[Dataset entries]

= Beginning of Section =

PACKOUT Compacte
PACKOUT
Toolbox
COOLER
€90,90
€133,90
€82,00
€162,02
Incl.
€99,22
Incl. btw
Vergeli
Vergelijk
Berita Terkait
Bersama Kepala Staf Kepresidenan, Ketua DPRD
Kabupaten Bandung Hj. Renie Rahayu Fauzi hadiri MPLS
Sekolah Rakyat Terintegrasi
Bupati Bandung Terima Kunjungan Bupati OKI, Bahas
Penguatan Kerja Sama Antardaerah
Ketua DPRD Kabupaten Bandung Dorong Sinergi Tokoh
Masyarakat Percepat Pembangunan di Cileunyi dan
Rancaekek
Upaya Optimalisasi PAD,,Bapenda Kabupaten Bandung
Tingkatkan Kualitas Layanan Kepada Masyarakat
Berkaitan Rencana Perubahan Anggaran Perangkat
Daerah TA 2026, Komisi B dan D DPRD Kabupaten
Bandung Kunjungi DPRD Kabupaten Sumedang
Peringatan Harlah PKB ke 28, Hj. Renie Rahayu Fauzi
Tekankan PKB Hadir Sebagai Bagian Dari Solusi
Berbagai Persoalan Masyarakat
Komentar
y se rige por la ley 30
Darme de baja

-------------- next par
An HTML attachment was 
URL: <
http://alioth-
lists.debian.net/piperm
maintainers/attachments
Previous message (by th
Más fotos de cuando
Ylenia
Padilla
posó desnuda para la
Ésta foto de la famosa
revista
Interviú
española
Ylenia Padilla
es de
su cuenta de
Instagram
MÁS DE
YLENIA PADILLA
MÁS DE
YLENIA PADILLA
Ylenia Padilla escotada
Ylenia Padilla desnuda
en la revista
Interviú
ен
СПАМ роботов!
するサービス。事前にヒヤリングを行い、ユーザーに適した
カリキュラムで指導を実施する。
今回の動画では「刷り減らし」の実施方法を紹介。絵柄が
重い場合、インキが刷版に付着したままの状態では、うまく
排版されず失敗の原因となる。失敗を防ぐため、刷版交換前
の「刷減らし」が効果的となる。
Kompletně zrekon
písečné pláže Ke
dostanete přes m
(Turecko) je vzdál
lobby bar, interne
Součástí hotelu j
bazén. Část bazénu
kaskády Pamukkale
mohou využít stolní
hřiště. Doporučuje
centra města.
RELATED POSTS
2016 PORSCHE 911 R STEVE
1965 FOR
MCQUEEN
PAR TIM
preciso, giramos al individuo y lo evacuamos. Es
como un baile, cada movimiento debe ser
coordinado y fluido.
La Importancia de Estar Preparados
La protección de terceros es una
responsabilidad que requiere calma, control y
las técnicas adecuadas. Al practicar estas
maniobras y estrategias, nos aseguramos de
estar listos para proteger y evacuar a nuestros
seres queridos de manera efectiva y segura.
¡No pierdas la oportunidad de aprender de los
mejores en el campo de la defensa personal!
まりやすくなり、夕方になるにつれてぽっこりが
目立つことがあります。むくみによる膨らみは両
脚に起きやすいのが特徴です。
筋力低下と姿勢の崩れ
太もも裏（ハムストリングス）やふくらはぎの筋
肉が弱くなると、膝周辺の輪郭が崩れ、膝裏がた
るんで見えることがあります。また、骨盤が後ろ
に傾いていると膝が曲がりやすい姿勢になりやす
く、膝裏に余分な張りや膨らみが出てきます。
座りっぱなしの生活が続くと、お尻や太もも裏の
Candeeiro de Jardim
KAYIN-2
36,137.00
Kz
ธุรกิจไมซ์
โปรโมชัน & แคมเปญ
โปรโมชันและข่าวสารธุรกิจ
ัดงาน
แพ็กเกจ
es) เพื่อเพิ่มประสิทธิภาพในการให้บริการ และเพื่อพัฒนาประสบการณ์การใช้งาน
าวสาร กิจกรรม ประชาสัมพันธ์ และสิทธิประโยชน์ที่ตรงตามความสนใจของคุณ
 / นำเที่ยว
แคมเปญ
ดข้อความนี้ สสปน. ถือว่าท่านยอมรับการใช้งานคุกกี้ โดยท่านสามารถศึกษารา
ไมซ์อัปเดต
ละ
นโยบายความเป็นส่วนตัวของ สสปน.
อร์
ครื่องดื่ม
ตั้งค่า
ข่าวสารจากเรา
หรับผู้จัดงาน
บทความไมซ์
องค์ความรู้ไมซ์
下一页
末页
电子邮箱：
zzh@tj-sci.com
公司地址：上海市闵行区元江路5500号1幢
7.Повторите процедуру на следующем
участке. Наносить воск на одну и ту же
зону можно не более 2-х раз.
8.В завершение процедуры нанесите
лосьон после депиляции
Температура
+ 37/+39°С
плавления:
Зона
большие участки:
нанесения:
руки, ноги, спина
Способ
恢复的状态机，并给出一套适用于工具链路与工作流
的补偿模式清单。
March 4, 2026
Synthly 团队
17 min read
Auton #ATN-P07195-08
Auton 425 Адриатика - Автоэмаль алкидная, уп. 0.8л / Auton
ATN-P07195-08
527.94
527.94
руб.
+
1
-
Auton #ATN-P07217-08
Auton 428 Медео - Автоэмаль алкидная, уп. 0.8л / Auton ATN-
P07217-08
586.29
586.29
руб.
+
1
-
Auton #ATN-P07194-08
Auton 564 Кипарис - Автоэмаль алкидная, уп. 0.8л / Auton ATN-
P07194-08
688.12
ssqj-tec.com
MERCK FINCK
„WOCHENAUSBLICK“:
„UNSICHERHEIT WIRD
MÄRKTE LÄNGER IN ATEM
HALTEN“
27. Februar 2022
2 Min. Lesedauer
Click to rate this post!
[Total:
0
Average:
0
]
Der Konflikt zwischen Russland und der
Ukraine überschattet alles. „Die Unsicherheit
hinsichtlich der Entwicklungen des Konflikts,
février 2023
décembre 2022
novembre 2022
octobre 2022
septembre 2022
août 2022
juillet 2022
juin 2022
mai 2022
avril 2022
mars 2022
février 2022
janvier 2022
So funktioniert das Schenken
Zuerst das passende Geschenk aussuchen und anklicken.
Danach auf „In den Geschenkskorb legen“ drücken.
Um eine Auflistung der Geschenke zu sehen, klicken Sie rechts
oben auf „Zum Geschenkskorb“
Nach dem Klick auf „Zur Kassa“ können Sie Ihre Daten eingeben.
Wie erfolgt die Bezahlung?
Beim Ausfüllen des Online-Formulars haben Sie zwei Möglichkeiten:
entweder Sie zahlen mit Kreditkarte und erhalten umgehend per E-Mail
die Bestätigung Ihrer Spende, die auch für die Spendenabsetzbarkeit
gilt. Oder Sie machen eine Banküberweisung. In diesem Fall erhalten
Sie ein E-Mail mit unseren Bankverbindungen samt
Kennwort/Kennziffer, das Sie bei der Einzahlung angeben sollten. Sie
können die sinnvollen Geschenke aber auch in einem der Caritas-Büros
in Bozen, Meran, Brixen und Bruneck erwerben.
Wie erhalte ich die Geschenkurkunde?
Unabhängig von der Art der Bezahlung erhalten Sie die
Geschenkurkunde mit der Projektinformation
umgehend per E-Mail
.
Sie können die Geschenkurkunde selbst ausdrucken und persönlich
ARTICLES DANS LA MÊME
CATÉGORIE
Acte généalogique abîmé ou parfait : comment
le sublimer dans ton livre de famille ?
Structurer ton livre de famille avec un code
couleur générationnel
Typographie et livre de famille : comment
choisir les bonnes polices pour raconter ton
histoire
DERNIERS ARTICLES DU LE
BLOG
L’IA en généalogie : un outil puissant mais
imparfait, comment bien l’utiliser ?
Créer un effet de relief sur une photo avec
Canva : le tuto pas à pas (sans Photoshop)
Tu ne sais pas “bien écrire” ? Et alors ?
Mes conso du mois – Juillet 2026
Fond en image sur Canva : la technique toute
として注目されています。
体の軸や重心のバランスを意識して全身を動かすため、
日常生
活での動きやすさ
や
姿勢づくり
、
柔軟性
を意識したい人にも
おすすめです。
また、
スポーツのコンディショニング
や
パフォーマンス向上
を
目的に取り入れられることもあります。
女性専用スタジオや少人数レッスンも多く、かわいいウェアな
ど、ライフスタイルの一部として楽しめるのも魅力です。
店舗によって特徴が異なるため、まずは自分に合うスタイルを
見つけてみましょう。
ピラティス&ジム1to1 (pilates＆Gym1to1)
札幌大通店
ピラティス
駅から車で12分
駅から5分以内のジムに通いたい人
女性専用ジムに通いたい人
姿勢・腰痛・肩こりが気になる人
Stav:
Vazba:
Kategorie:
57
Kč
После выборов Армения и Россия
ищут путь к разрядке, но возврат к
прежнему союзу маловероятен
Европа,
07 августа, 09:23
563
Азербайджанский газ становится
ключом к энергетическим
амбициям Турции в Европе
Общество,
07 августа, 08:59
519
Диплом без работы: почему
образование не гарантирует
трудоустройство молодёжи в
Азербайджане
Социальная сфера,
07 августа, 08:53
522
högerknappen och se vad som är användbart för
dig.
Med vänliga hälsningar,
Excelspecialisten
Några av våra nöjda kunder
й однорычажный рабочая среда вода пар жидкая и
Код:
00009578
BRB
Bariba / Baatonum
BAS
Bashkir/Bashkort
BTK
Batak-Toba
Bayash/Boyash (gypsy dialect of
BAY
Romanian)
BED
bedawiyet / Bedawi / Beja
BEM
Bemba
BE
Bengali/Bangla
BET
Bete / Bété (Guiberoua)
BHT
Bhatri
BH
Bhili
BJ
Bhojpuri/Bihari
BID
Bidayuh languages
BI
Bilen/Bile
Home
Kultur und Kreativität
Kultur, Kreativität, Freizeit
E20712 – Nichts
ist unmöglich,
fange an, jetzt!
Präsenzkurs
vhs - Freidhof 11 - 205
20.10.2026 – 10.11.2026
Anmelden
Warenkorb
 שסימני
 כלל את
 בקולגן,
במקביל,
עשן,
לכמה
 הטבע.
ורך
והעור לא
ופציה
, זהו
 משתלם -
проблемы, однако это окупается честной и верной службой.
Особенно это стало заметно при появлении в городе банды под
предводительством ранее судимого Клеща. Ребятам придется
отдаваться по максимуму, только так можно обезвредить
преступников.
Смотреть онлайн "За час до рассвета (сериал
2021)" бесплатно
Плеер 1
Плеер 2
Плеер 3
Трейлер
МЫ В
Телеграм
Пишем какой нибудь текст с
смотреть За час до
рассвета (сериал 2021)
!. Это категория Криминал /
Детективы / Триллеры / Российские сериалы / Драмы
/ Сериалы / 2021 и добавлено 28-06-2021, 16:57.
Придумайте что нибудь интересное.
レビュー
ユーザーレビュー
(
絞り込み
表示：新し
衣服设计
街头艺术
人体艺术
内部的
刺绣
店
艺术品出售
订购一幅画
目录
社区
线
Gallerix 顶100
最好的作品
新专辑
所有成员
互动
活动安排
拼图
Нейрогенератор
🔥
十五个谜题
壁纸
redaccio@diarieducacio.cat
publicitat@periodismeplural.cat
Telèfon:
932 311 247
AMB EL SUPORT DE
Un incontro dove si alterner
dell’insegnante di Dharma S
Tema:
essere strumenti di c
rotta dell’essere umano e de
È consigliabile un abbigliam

= End of Section =

* **Action item**
For this exercise, please output exactly the lines above starting at the line with "March 4, 2026" and ending at the line with "Wie erhalte ich die Geschenkurkunde?", ends included.

* **Task response**
March 4, 2026
Synthly 团队
17 min read
Auton #ATN-P07195-08
Auton 425 Адриатика - Автоэмаль алкидная, уп. 0.8л / Auton
ATN-P07195-08
527.94
527.94
руб.
+
1
-
Auton #ATN-P07217-08
Auton 428 Медео - Автоэмаль алкидная, уп. 0.8л / Auton ATN-
P07217-08
586.29
586.29
руб.
+
1
-
Auton #ATN-P07194-08
Auton 564 Кипарис - Автоэмаль алкидная, уп. 0.8л / Auton ATN-
P07194-08
688.12
ssqj-tec.com
MERCK FINCK
„WOCHENAUSBLICK“:
„UNSICHERHEIT WIRD
MÄRKTE LÄNGER IN ATEM
HALTEN“
27. Februar 2022
2 Min. Lesedauer
Click to rate this post!
[Total:
0
Average:
0
]
Der Konflikt zwischen Russland und der
Ukraine überschattet alles. „Die Unsicherheit
hinsichtlich der Entwicklungen des Konflikts,
février 2023
décembre 2022
novembre 2022
octobre 2022
septembre 2022
août 2022
juillet 2022
juin 2022
mai 2022
avril 2022
mars 2022
février 2022
janvier 2022
So funktioniert das Schenken
Zuerst das passende Geschenk aussuchen und anklicken.
Danach auf „In den Geschenkskorb legen“ drücken.
Um eine Auflistung der Geschenke zu sehen, klicken Sie rechts
oben auf „Zum Geschenkskorb“
Nach dem Klick auf „Zur Kassa“ können Sie Ihre Daten eingeben.
Wie erfolgt die Bezahlung?
Beim Ausfüllen des Online-Formulars haben Sie zwei Möglichkeiten:
entweder Sie zahlen mit Kreditkarte und erhalten umgehend per E-Mail
die Bestätigung Ihrer Spende, die auch für die Spendenabsetzbarkeit
gilt. Oder Sie machen eine Banküberweisung. In diesem Fall erhalten
Sie ein E-Mail mit unseren Bankverbindungen samt
Kennwort/Kennziffer, das Sie bei der Einzahlung angeben sollten. Sie
können die sinnvollen Geschenke aber auch in einem der Caritas-Büros
in Bozen, Meran, Brixen und Bruneck erwerben.
Wie erhalte ich die Geschenkurkunde?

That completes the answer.